Victor Bazuaye appeals his conviction for money laundering, in violation of 18 U.S.C. § 1956(a)(1)(A)(i), and the district court's decision to deny a sentence reduction for acceptance of responsibility. Bazuaye argues (1) a rational trier of fact could not have concluded from the stipulated facts that the money laundering transaction at issue affected interstate commerce, and (2) the district court erred in denying a sentence reduction for acceptance of responsibility where the defendant pleaded guilty on two counts and agreed to a bench trial with stipulated facts on the third charge. We hold that there was substantial evidence of a nexus with interstate commerce based on the district court's reasonable inference from the stipulated facts that banking channels were used in processing the stolen check. We also conclude that the district court did not clearly err in denying a sentence reduction for acceptance of responsibility based on the defendant's false statements to the probation office.

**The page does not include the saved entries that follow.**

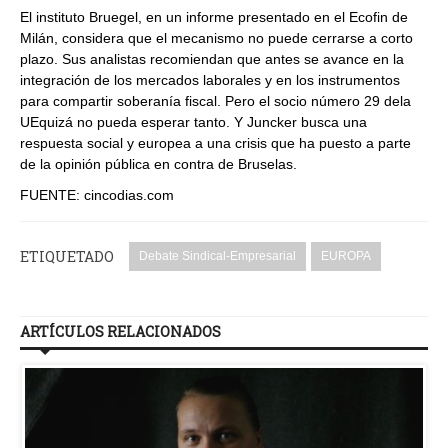
El instituto Bruegel, en un informe presentado en el Ecofin de
Milán, considera que el mecanismo no puede cerrarse a corto
plazo. Sus analistas recomiendan que antes se avance en la
integración de los mercados laborales y en los instrumentos
para compartir soberanía fiscal. Pero el socio número 29 dela
UEquizá no pueda esperar tanto. Y Juncker busca una
respuesta social y europea a una crisis que ha puesto a parte
de la opinión pública en contra de Bruselas.
FUENTE: cincodias.com
ETIQUETADO
Debate Sindical-Empresarial
EUROPA
ARTÍCULOS RELACIONADOS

We affirm.
I. FACTUAL AND PROCEDURAL BACKGROUND
On February 13, 1998, Victor Bazuaye was indicted for mail fraud, possession of stolen mail, and money laundering in violation of 18 U.S.C. §§ 1341, 1708, and 1956(a)(1)(A)(i). Bazuaye initially pleaded not guilty to all charges, but in August 1998, he entered into a plea agreement in which he pleaded guilty to mail fraud and possession of stolen mail and agreed to a bench trial on the money laundering charge.
As part of the plea agreement, Bazuaye stipulated to the following facts:
In September 1995, Novus Services, Inc. (“Novus”), mailed a pre-approved Discover credit card application to Joanna Shen. Bazuaye obtained the application knowing it had been stolen from the mail. He then acquired Shen's personal information and used it, in conjunction with erroneous employment information, to complete the Discover card application.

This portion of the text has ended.